Study says removing Medicaid expansion and premium subsidies, without replacement, would cost 45,000 jobs in Kentucky in 2019
Kentucky Health News
Repealing and not replacing two key parts of the Patient Protection and Affordable Care Act – expansion of the Medicaid program and subsidies for private insurance – could cost 45,000 Kentuckians their jobs in 2019, according to a new study.
The study is from the Milken Institute School of Public Health at the George Washington University and The Commonwealth Fund, a New-York based research foundation that says it promotes “a high-performing health-care system.”
Republicans say they will soon “repeal Obamacare” but have been much less certain about what would replace it, and when. The study considers what would happen if Congress repeals and doesn’t somehow replace the premium tax credits that help low- and middle-income Americans buy insurance on government exchanges, and the federal payments to states that expanded Medicaid to those who earn up to 138 percent of the federal poverty level.
The study used an economic forecasting model based on federal spending for Medicaid expansion and tax credits that subsidize insurance policies on the exchanges, and on Congressional Budget Office budget projections, with a multi-region model to account for interstate activity.
The study abstract says, “If replacement policies are not in place, there will be a cumulative $1.5 trillion loss in gross state products [the sum of value added from all industries in each state] and a $2.6 trillion reduction in business output from 2019 to 2023. States and health-care providers will be particularly hard hit by the funding cuts.”
The study predicts that about one-third of the jobs lost in Kentucky would be in health care, but losses are also projected in construction, real estate, retail, finance, insurance and other industries. It forecasts that Kentucky’s gross state product would fall $22.9 billion from 2019 to 2023; business output would fall $40.6 billion; and state and local taxes would decrease by $718.3 million.
“Federal funding thus initiates an economic cycle that ripples throughout the economy, both within and across state borders,” the study report says. “The gains from this cycle also generate additional state and local tax revenues. When federal funds are cut, the results play out in the other direction, triggering losses in employment, economic activity and state and local revenues.”
Chart from Commonwealth Fund report |
The study also considered the impact of repealing and not replacing each of the two provisions alone. It estimated 13,200 lost jobs in 2019 from the repeal of premium subsidies and 31,400 from the repeal of the Medicaid expansion.
The report says that repealing and not replacing the expansion and the subsidies would be “particularly detrimental” to health-care providers, causing safety-net facilities, such as public hospitals and community health centers, to be hit especially hard by having to provide care for which they would not be paid.
Through the Medicaid expansion and premium subsidies, Kentucky had the largest drop in low-income, working-age people without health insurance, falling from 38 percent in 2013 to 13 percent in 2015, according to a separate Commonwealth Fund report.
“We do have research showing it’s provided a great deal more access,” former U.S. Rep.
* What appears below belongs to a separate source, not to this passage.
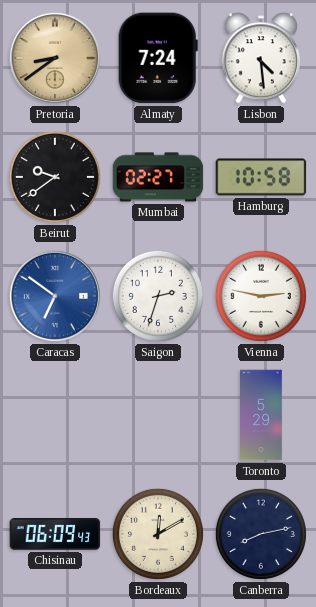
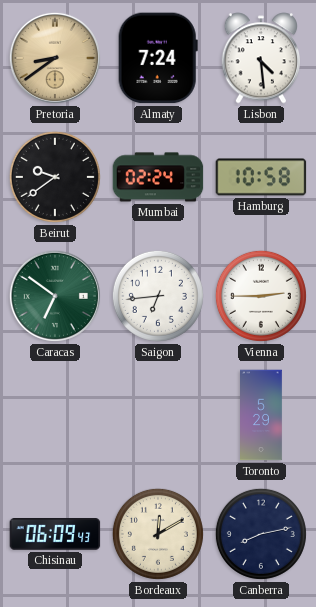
Mumbai: 02:27 -> 02:24
Caracas dial: blue -> green
Saigon: 2:33 -> 6:44
Vienna: 2:47 -> 2:45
Ben Chandler, president of the Foundation for a Healthy Kentucky, told Bill Estep of the Lexington Herald-Leader. “However, the Kentucky Hospital Association has complained about the law hurting hospitals’ revenue and forcing layoffs,” Estep noted. “On Thursday, Senate Majority Leader Mitch McConnell said the law has been a disaster,” citing increases in premiums and deductibles and fewer companies selling policies on the exchanges.
Commonwealth Fund Vice President Sara Collins told Estep that the issues that exist in the law with affordability could be fixed through legislation, and “The law is generally functioning very well.”
The report offers this caveat: “It is important to note that other health policy changes, or even changes to tax policy, could
modify our projections. We focus on these two repeal policies alone because it is not yet clear what additional policy changes might be advanced.”